The two events illustrate two distinct fronts on which the Trudeau government is waging its climate battle: one engages a right-leaning premier testing his leverage in the wake of 2019 elections; the other seeks to engage the grassroots directly, bypassing politics.
Ottawa has imposed an escalating price on carbon emissions in four provinces that do not otherwise meet federal standards: Alberta, Saskatchewan, Manitoba and Ontario.
It was also applied to New Brunswick, but subsequently lifted after that province tightened its own policies following October’s federal election, in which the Conservatives failed to unseat Trudeau’s Liberals with a platform that included getting rid of carbon pricing.
Pallister said he would reconsider a provincial carbon tax, although he did not indicate an appetite to change it from the fixed-rate version Ottawa had previously rejected.
“We believe it should be flat and low like the Prairie horizon,” he told reporters after the meeting.
He said Ottawa should acknowledge the efforts Manitoba has made to reduce its climate impact, including by investing in hydroelectricity.
“We do not deserve to be called climate change deniers by anybody,” he said. “We want acceptance of our made-in-Manitoba green strategies."
He said he would unveil a new green plan “in the not-too-distant future.”
“We do not deserve to be called climate change deniers by anybody. We want acceptance of our made-in-Manitoba green strategies." Manitoba Premier Brian Pallister
Manitoba’s 2017 climate plan estimates the province can reduce its emissions by a cumulative 2.4 to 2.6 million tonnes between 2018 and 2022. Only one million of those tonnes were to have been reduced by way of its flat $25/tonne carbon tax, which Pallister pulled in protest in Oct. 2018. The rest were calculated to come from other measures, including a rule that diesel must include five per cent biodiesel, the creation of a government agency focusing on energy efficiency and the diversion of organic waste from landfills.
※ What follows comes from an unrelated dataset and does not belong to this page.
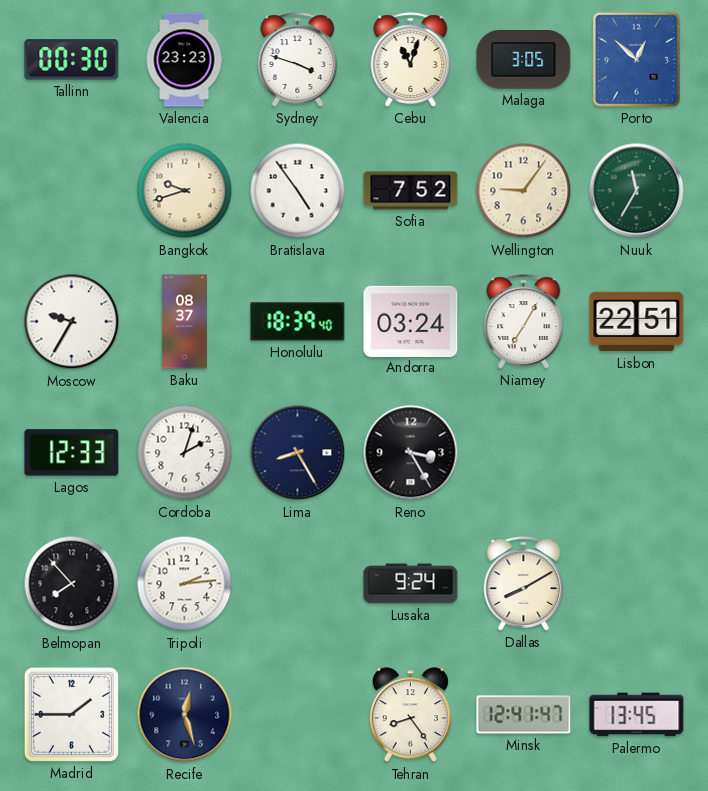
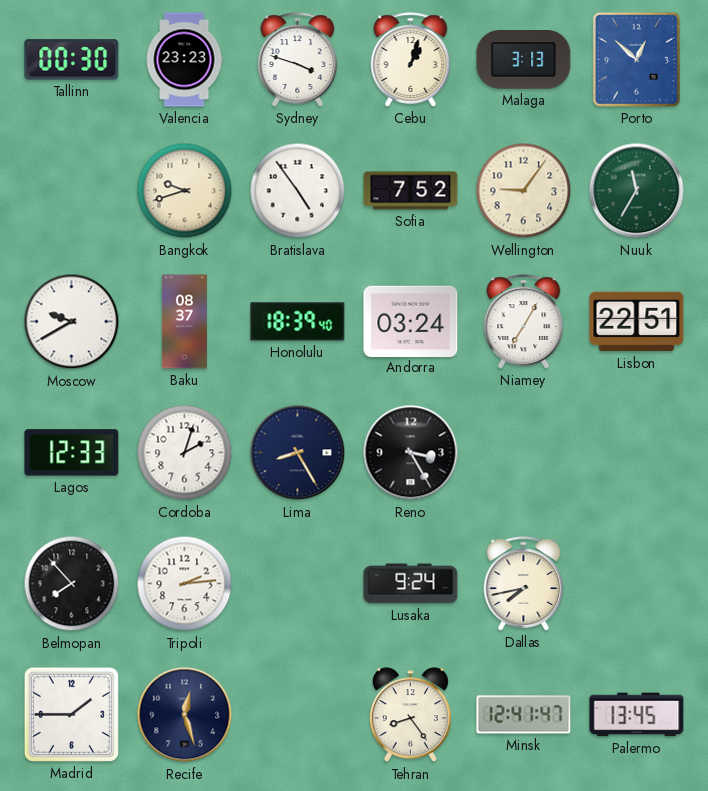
Cebu: 11:03 -> 1:03
Malaga: 3:05 -> 3:13
Moscow: 9:35 -> 9:40
Dallas: 8:10 -> 7:43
Under the federal government's carbon pricing scheme the cost rises annually to the $50 per tonne mark by 2022.
"The ball is back in the feds' court,” David Angus, a strategist with Capital Hill Group in Ottawa, said in a phone interview. "I think Pallister was pretty clear in saying, 'Hey, thanks for coming. We got an offer here, validate it, and we're looking forward to your next steps."
He said one strategy Ottawa might deploy in response could be more supportive policy on agriculture, which is a major economic driver in the province and source of almost a third of its emissions.
"Something like that could give them something to talk about,” Angus said. “But right now, there's nothing for the two to talk about. They're at an impasse because it all comes down to the level of the carbon tax, and they fundamentally disagree."
Wilkinson’s office indicated on Monday that it was looking to use existing extreme-weather programs to help farmers who got dinged by the carbon tax when drying out grain last year.
Feds hand out money for climate action
Wilkinson himself, meanwhile, presented two groups with $100,000 each. That funding came from Ottawa’s $3 million a year Climate Action Fund, which took submissions between late April and mid-May last year, with funding decisions made in the summer.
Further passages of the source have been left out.